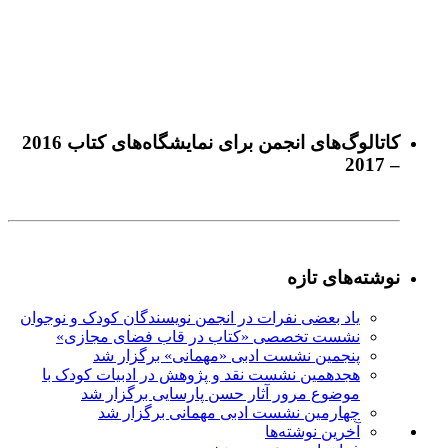
كاتالوگ‌های انجمن برای نمايشگاه‌های كتاب 2016
– 2017
نوشته‌های تازه
یاد بعضی نفرات در انجمن نویسندگان کودک و نوجوان
نشست تخصصی «کتاب در قاب فضای مجازی»
پنجمین نشست ادبی «مهمانی» برگزار شد
هجدهمین نشست نقد و پژوهش در ادبیات کودک با
موضوع مرور آثار حسن پارسایی برگزار شد
چهارمین نشست ادبی مهمانی برگزار شد
آخرين‌ نوشته‌ها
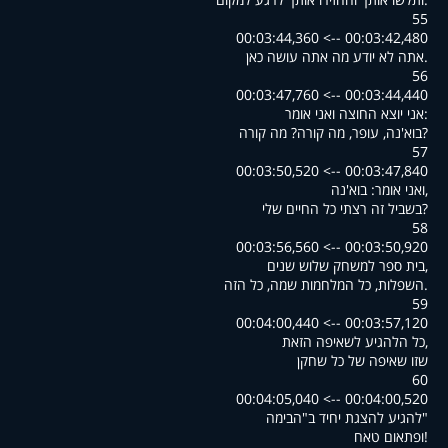
55
00:03:42,480 --> 00:03:44,360
.אתה לא יודע מה אתה עושה כאן
56
00:03:44,440 --> 00:03:47,760
:אני יוצא החוצה ואני אומר
?בוא'נה, עופר, מה קורה? מה קורה
57
00:03:47,840 --> 00:03:50,520
,ואני אומר: בוא'נה
?בשביל זה רצתי כל החיים שלי
58
00:03:50,920 --> 00:03:56,560
,בית ספר למשחק שלוש שנים
.השפלות, כל המלחמות שמה, כל הזה
59
00:03:57,120 --> 00:04:00,440
,כל הלהגיע לשאיפה הזאת
שזו שאיפה של כל שחקן
60
00:04:00,520 --> 00:04:05,040
"להגיע להצגת יחיד ב"הבימה
!ופתאום טאח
= = =
» **About this task**
Leave out any pictures, please, and quote only the lines from the top of the data through the line that contains "00:03:47,840 --> 00:03:50,520".

» **Answer section**
كاتالوگ‌های انجمن برای نمايشگاه‌های كتاب 2016
– 2017
نوشته‌های تازه
یاد بعضی نفرات در انجمن نویسندگان کودک و نوجوان
نشست تخصصی «کتاب در قاب فضای مجازی»
پنجمین نشست ادبی «مهمانی» برگزار شد
هجدهمین نشست نقد و پژوهش در ادبیات کودک با
موضوع مرور آثار حسن پارسایی برگزار شد
چهارمین نشست ادبی مهمانی برگزار شد
آخرين‌ نوشته‌ها
55
00:03:42,480 --> 00:03:44,360
.אתה לא יודע מה אתה עושה כאן
56
00:03:44,440 --> 00:03:47,760
:אני יוצא החוצה ואני אומר
?בוא'נה, עופר, מה קורה? מה קורה
57
00:03:47,840 --> 00:03:50,520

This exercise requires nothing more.